Exercise material →
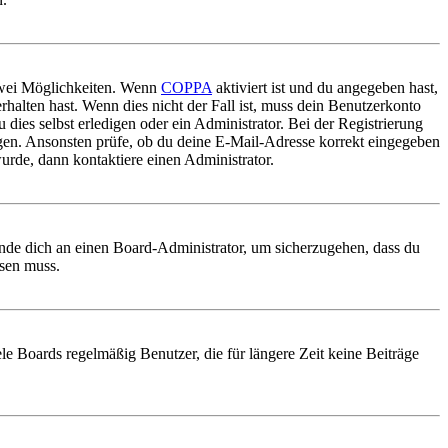
 zwei Möglichkeiten. Wenn
COPPA
aktiviert ist und du angegeben hast,
rhalten hast. Wenn dies nicht der Fall ist, muss dein Benutzerkonto
 dies selbst erledigen oder ein Administrator. Bei der Registrierung
ungen. Ansonsten prüfe, ob du deine E-Mail-Adresse korrekt eingegeben
urde, dann kontaktiere einen Administrator.
ende dich an einen Board-Administrator, um sicherzugehen, dass du
ösen muss.
le Boards regelmäßig Benutzer, die für längere Zeit keine Beiträge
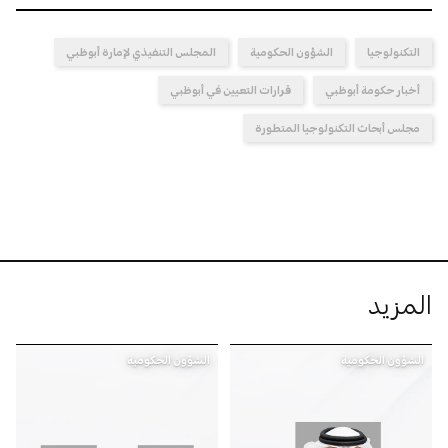
التكنولوجيا
الشؤون الحكومية
المجلس التنفيذي لإمارة أبوظبي
أخبار حكومة أبوظبي
قرارات التعيين في أبوظبي
مجلس أبحاث التكنولوجيا المتطورة
المزيد
الشؤون الحكومية
الشؤون الحكومية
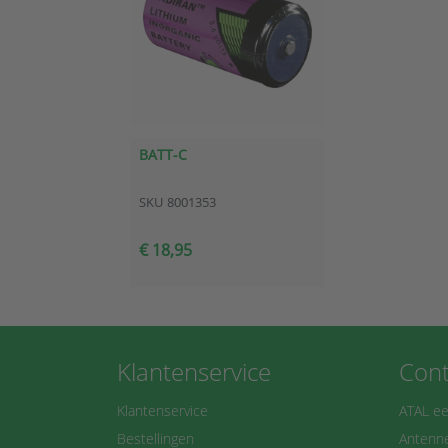
BATT-C
SKU
8001353
€ 18,95
Klantenservice
Cont
Klantenservice
ATAL ee
Bestellingen
Antenne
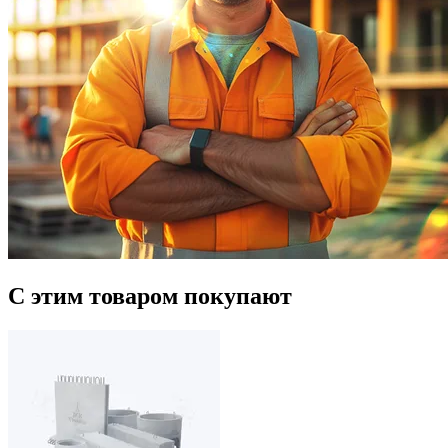
С этим товаром покупают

Brief → Set down, word for word, only the lines running from the line with "rhalten hast. Wenn" through the final line of the entries above, omitting all pictures.

Solution to this problem →
rhalten hast. Wenn dies nicht der Fall ist, muss dein Benutzerkonto
 dies selbst erledigen oder ein Administrator. Bei der Registrierung
ungen. Ansonsten prüfe, ob du deine E-Mail-Adresse korrekt eingegeben
urde, dann kontaktiere einen Administrator.
ende dich an einen Board-Administrator, um sicherzugehen, dass du
ösen muss.
le Boards regelmäßig Benutzer, die für längere Zeit keine Beiträge
التكنولوجيا
الشؤون الحكومية
المجلس التنفيذي لإمارة أبوظبي
أخبار حكومة أبوظبي
قرارات التعيين في أبوظبي
مجلس أبحاث التكنولوجيا المتطورة
المزيد
الشؤون الحكومية
الشؤون الحكومية
BATT-C
SKU
8001353
€ 18,95
Klantenservice
Cont
Klantenservice
ATAL ee
Bestellingen
Antenne
С этим товаром покупают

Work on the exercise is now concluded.